GIVEN RECORDS:
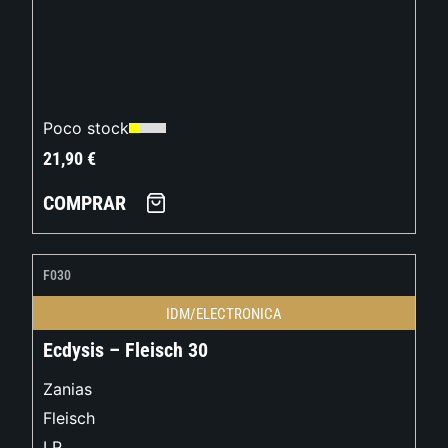
Poco stock
21,90
€
COMPRAR
F030
IDM/ELECTRONICA
Ecdysis – Fleisch 30
Zanias
Fleisch
LP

ASSIGNMENT:
Retype the entries verbatim and drop the pictures.

RESPONSE:
Poco stock
21,90
€
COMPRAR
F030
IDM/ELECTRONICA
Ecdysis – Fleisch 30
Zanias
Fleisch
LP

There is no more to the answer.